Сила трагедии как дирижерское кредо Дмитрия Юровского

Дмитрий Юровский

«Русская филармония» исполнила Седьмую симфонию Малера

Когда дирижер является художественным руководителем коллектива, постоянно пестует его в репетиционном процессе, музыкальное дыхание своих подопечных он ощущает особенно хорошо. Однако разучивание с собственным коллективом нового масштабного сочинения — процесс всё равно непростой и во многом неизведанный.

Результат подобной работы всегда интригует особенно сильно, когда дирижер выносит свою интерпретацию на суд публики впервые.

Все эти обстоятельства как раз и сошлись на исполнении оркестром «Русская филармония» грандиозной Седьмой симфонии Малера: оно состоялось 17 апреля в Московском международном Доме музыки.

С приходом Дмитрия Юровского на пост художественного руководителя Симфонического оркестра Москвы «Русская филармония» не только качественно обновился его репертуар, но ряд качественных позитивных изменений претерпела сама его игровая форма. После незабываемо ярких трактовок Первой («Морской») симфонии Воана-Уильямса, «Весны священной» Стравинского и Девятой симфонии Бетховена,

Седьмая симфония Малера стала еще одной важной вехой в жизни оркестра,

ведь, как показало ее исполнение, включение в репертуар такого значимого сочинения подняло рейтинг музыкантов еще на одну ступень профессионального мастерства.

В концертной практике эту симфонию, «расчетная» длительность которой находится в районе часа двадцати, как правило, исполняют одну за весь вечер, однако маэстро, по-видимому, решил: удивлять — так уж удивлять! И удивление это заключается не только в том свершившемся факте, что первый подступ к Малеру начался с сочинения, на первый взгляд, кажущегося «неподъемным» для двойного дебюта оркестра и дирижера. В программе вечера, выстроенной по схеме «Вагнер – Лист – Малер», Седьмая симфония стала финальной частью, заняв всё второе отделение. И чтобы начать разговор о нем, необходимо остановиться на программе первого.

Открыла концерт увертюра к опере «Нюрнбергские мейстерзингеры»,

вошедшая в программу концерта явно неслучайно: в рондо-финале (в пятой части) Седьмой симфонии в каскад вариаций-пародий, апофеозом которых становится жизнерадостная драматическая кода с неожиданно возникающей вновь маршевой героикой первой части, Малер включает и обращение к этой увертюре Вагнера.

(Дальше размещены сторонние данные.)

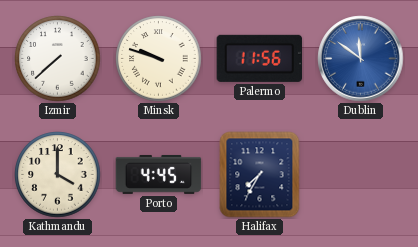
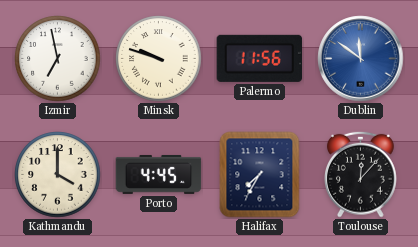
Izmir: 7:38 -> 6:58
Toulouse: none -> 12:07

Три центральные части симфонии — это ее своеобразный «большой ноктюрн», рождающий невольные ассоциации с «маленьким ноктюрном» в опере. Речь идет о финальном, достаточно развернутом, комическом эпизоде второго акта «Мейстерзингеров», происходящем под покровом ночи: как известно, он заканчивается всеобщей потасовкой жителей Нюрнберга, разбуженных гнусаво-громким пением дилетанта Бекмессера. Эти ассоциации, конечно, формальны, но недвусмысленный интерес к Вагнеру в конструкции Седьмой симфонии Малера, несомненно, присутствует.

Увертюра к «Мейстерзингерам» в трактовке Дмитрия Юровского — концентрированно мощный залп исконно немецкого «нордического» романтизма.

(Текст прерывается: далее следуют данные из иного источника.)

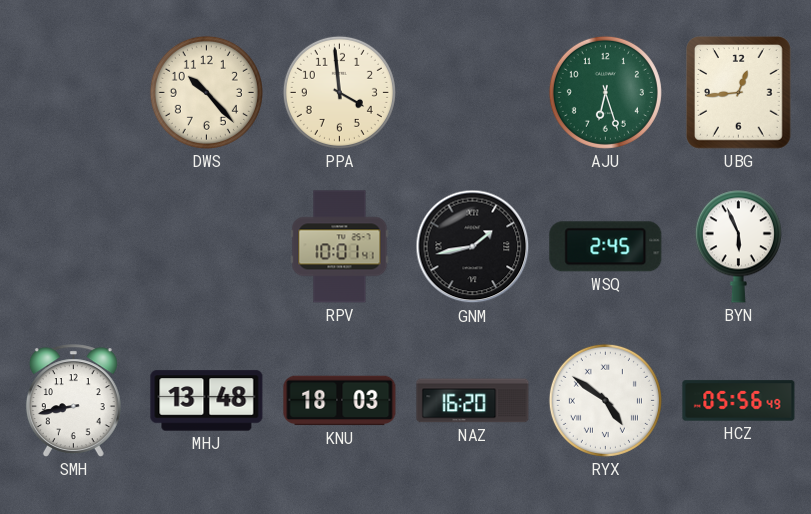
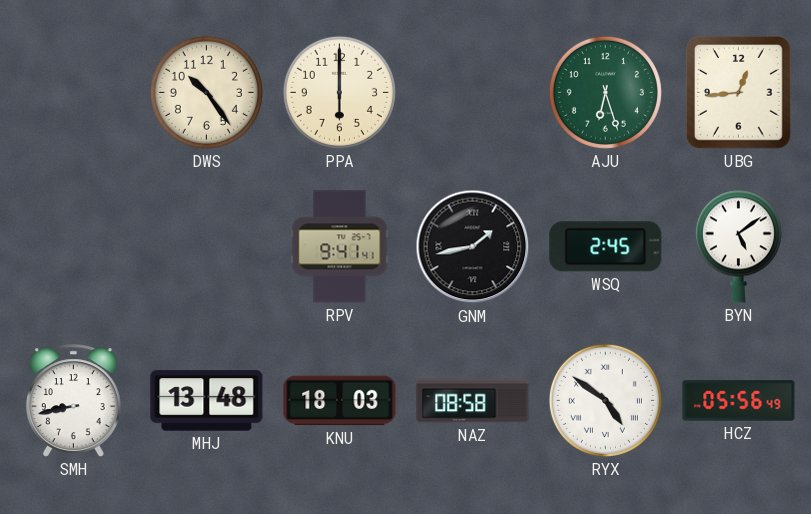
DWS: 10:23 -> 10:24
PPA: 3:59 -> 6:00
RPV: 10:01 -> 9:41
BYN: 5:56 -> 5:09
NAZ: 16:20 -> 08:58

Закованная в тяжелую броню симфонической формы, эта величественная музыкальная фреска, аккорды которой словно раскачиваются на волнах чеканной маршевой поступи, оживает удивительно выпукло и психологически многогранно. Медные духовые, играющие в ней исключительно важную роль, звучат несколько резонирующе, но изысканности общей романтической линии вовсе не нарушают. Баланс между инструментальными группами и соотносительная контрастность разделов выверены на редкость педантично, но при этом динамическим переходам и красочности оттенков эмоциональная сухость абсолютно чужда —

всё подчинено торжеству ликования чистого идеала искусства, которое творит сам человек и которое, в конечном счете, сметает любые жизненные преграды на его пути.

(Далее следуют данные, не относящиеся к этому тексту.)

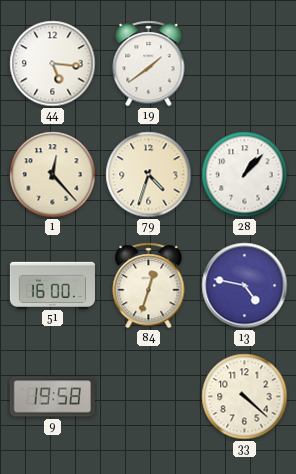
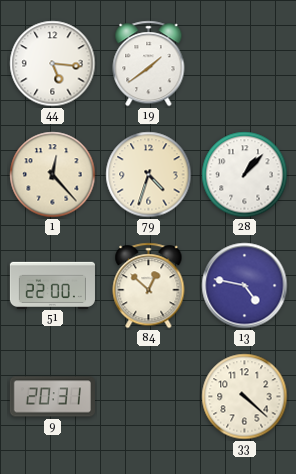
51: 16:00 -> 22:00
84: 12:33 -> 12:52
9: 19:58 -> 20:31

Подобно «призрачному скерцо» центрального раздела Седьмой симфонии Малера, снабженному ремарками «неотчетливо, свободно, но не слишком быстро», в программном продолжении вечера Первый фортепианный концерт Листа, сольную партию в котором блестяще проводит Александр Гиндин, предстает еще одним, но уже «большим скерцо» — игривым, лучезарным, необычайно светлым. Однако это совсем иная градация ликования, чем в музыке и Вагнера, и Малера, где оркестр закономерно настойчив, напорист и драматически акцентирован, а ощущение света, как проявление высшей формы совершенства, воспринимается через призму сложного поэтически-философского ракурса.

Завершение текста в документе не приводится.